映画評「エグザム」

☆☆☆(6点/10点満点中)
2009年イギリス映画 監督スチュワート・ヘイゼルダイン
ネタバレあり

1週間前に観た「真昼の決闘」はリアルタイム進行の古典的傑作だが、これはもっと徹底したリアルタイムぶりで進行するシチュエーション・スリラーである。

ある有力企業の最終試験に男女4人ずつが勝ち抜き、80分間の試験を受けることになる。①試験監督若しくは警備員に話しかけること②自分の問題用紙を破損すること③部屋を出ること、この三つを禁止事項をを破ったら即失格というのがルールなのだが、答案用紙に何も文字が書いていないので全員が驚く、というのが始まり。

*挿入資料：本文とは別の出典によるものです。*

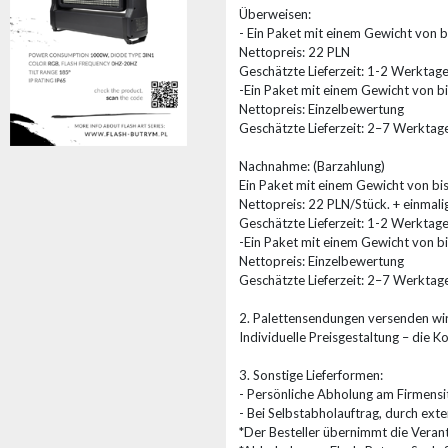
Überweisen:
- Ein Paket mit einem Gewicht von bi
Nettopreis: 22 PLN
Geschätzte Lieferzeit: 1-2 Werktage
-Ein Paket mit einem Gewicht von bi
Nettopreis: Einzelbewertung
Geschätzte Lieferzeit: 2–7 Werktage
Nachnahme: (Barzahlung)
Ein Paket mit einem Gewicht von bis 
Nettopreis: 22 PLN/Stück. + einmal
Geschätzte Lieferzeit: 1-2 Werktage
-Ein Paket mit einem Gewicht von bi
Nettopreis: Einzelbewertung
Geschätzte Lieferzeit: 2–7 Werktage
2. Palettensendungen versenden wir
Individuelle Preisgestaltung – die 
3. Sonstige Lieferformen:
- Persönliche Abholung am Firmensi
- Bei Selbstabholauftrag, durch ex
*Der Besteller übernimmt die Verant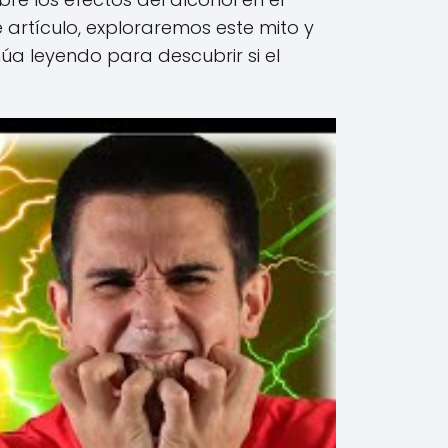
 artículo, exploraremos este mito y
a leyendo para descubrir si el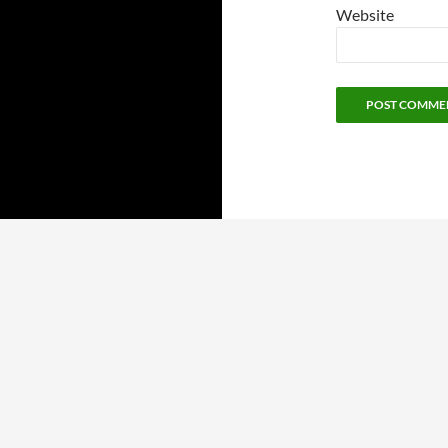
Website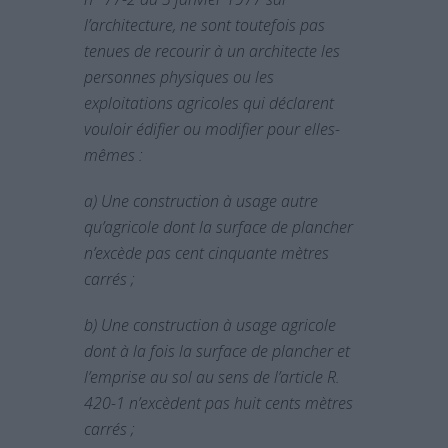
l’architecture, ne sont toutefois pas
tenues de recourir à un architecte les
personnes physiques ou les
exploitations agricoles qui déclarent
vouloir édifier ou modifier pour elles-
mêmes :
a) Une construction à usage autre
qu’agricole dont la surface de plancher
n’excède pas cent cinquante mètres
carrés ;
b) Une construction à usage agricole
dont à la fois la surface de plancher et
l’emprise au sol au sens de l’article R.
420-1 n’excèdent pas huit cents mètres
carrés ;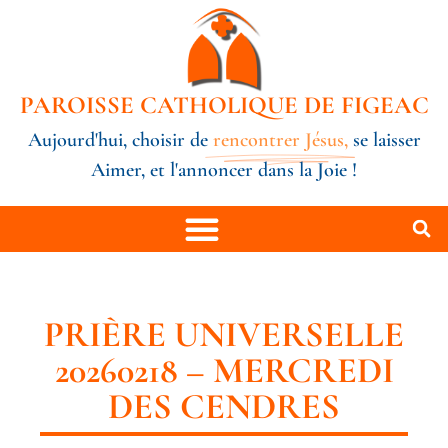
PAROISSE CATHOLIQUE DE FIGEAC
Aujourd'hui, choisir de
rencontrer Jésus,
se laisser
Aimer, et l'annoncer dans la Joie !
PRIÈRE UNIVERSELLE
20260218 – MERCREDI
DES CENDRES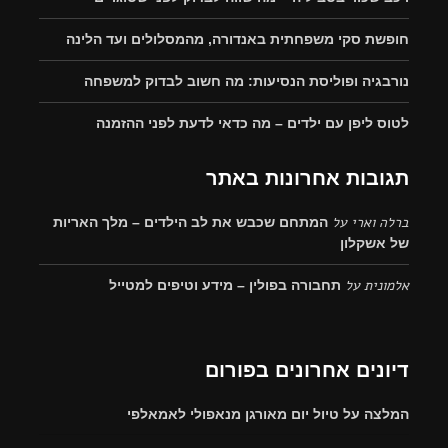
חופשת סקי משפחתית באנדורה, מהמסלולים ועד הלינה
נורבגיה ופוליסת הנסיעות: מה חשוב לבדוק למשפחה
לטוס ליפן עם ילדים – מה כדאי לדעת לפני ההזמנה
תגובות אחרונות באתר
ברלה וארי
על
המתחם שכבש את לב הילדים – מלך האריות
של אשקלון
אלמונית
על
תחבורה בפולין – מידע וטיפים למטייל
דיונים אחרונים בפורום
המלצה על טיול יום מאורגן מנאפולי לאמאלפי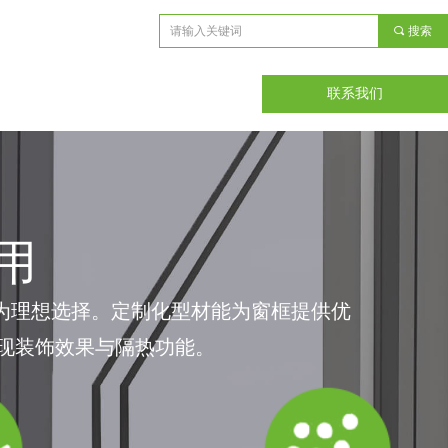
끠
搜索
联系我们
用
成为理想选择。定制化型材能为窗框提供优
现装饰效果与隔热功能。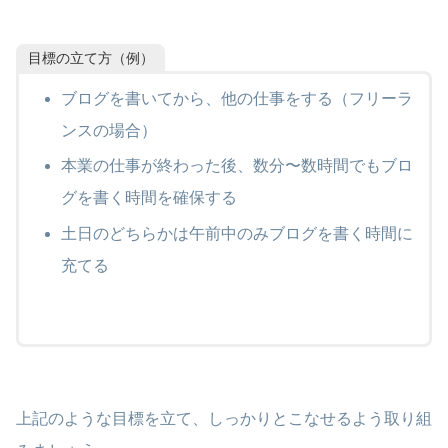
目標の立て方（例）
ブログを書いてから、他の仕事をする（フリーラ
ンスの場合）
本業の仕事が終わった後、数分〜数時間でもブロ
グを書く時間を確保する
土日のどちらかは午前中のみブログを書く時間に
充てる
上記のような目標を立て、しっかりとこなせるよう取り組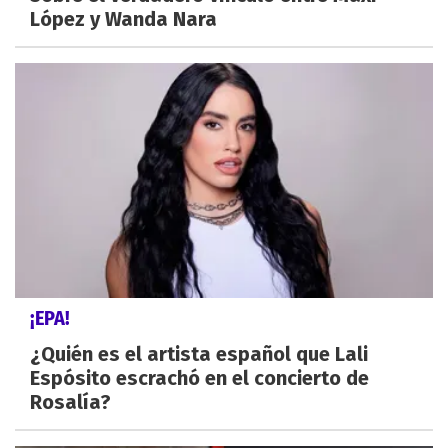
López y Wanda Nara
¡EPA!
¿Quién es el artista español que Lali
Espósito escrachó en el concierto de
Rosalía?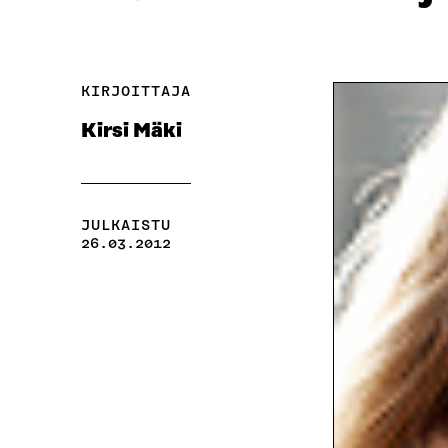
KIRJOITTAJA
Kirsi Mäki
JULKAISTU
26.03.2012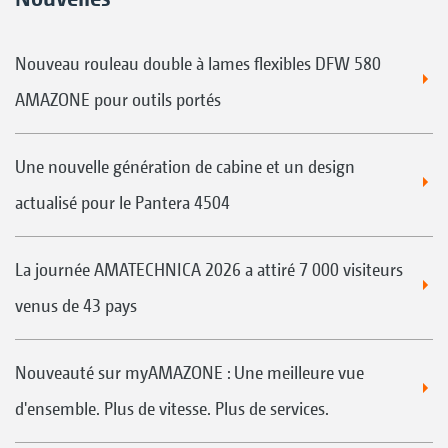
Nouveau rouleau double à lames flexibles DFW 580
AMAZONE pour outils portés
Une nouvelle génération de cabine et un design
actualisé pour le Pantera 4504
La journée AMATECHNICA 2026 a attiré 7 000 visiteurs
venus de 43 pays
Nouveauté sur myAMAZONE : Une meilleure vue
d'ensemble. Plus de vitesse. Plus de services.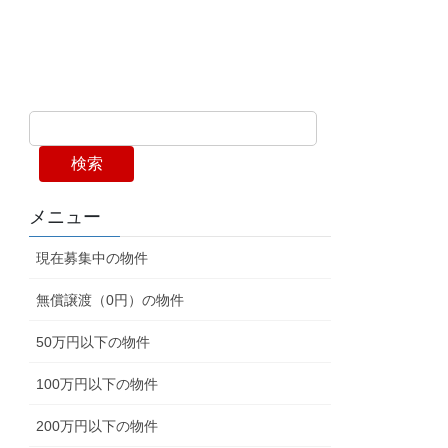
検索
メニュー
現在募集中の物件
無償譲渡（0円）の物件
50万円以下の物件
100万円以下の物件
200万円以下の物件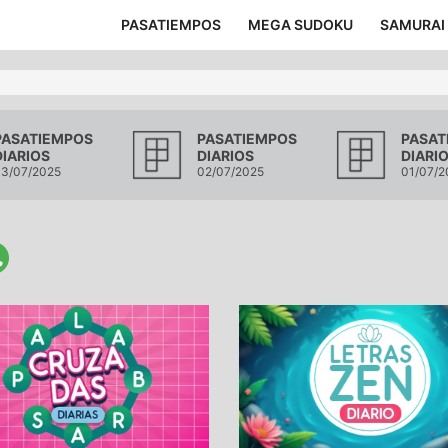
PASATIEMPOS
MEGA SUDOKU
SAMURAI
PASATIEMPOS
PASATIEMPOS
PASAT
DIARIOS
DIARIOS
DIARI
3/07/2025
02/07/2025
01/07/2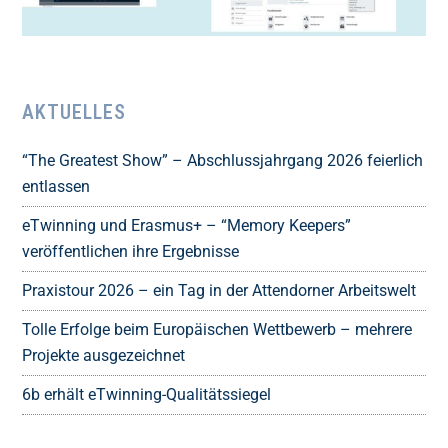
AKTUELLES
“The Greatest Show” – Abschlussjahrgang 2026 feierlich
entlassen
eTwinning und Erasmus+ – “Memory Keepers”
veröffentlichen ihre Ergebnisse
Praxistour 2026 – ein Tag in der Attendorner Arbeitswelt
Tolle Erfolge beim Europäischen Wettbewerb – mehrere
Projekte ausgezeichnet
6b erhält eTwinning-Qualitätssiegel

ライアーゲーム ザ・ファイナル・ステージ」をもっとぐっとシンプルにしたようなお話の構図で、最初のうちは色々アイデアをひねって、最初に失格になった受験生の答案用紙に様々な光を当てたり、体液をかけたりするが、結局何も見えて来ない。受験生同士が相談し合うのは何の支障もないので色々と話し合ううち、妙に企業について詳しい者がいるなどスパイ疑惑が浮かんだり、罠にかけてライバルを退室に導く者あり、次第に受験生は絞られていく。

同じタイプのスリラーでも「SAW」のような残忍さがないのは神経症の為に常に心臓が緊張している現在の僕には有難いが、それでもこの手の密室劇(厳密に言えば、いつでも退室できるので密室ではない)は何が飛び出すか解らないのでドキドキしながら観ていた。但し、一般の人にはある程度進めば凡その見当がついてドキドキ感が減っていくと思われる。

実は一種SF的なところもあり、実際には存在しない伝染病(?)が蔓延している世界であり、受験生が受けているのは製薬会社という設定が絡み合っていくので、現実に照らしすぎると余り面白くない作品かもしれない。

いずれにしても、現在病人と言って良い僕にはまともな評価が難しい。参考にしようと思って当方へいらした方には誠に申し訳ない次第であります。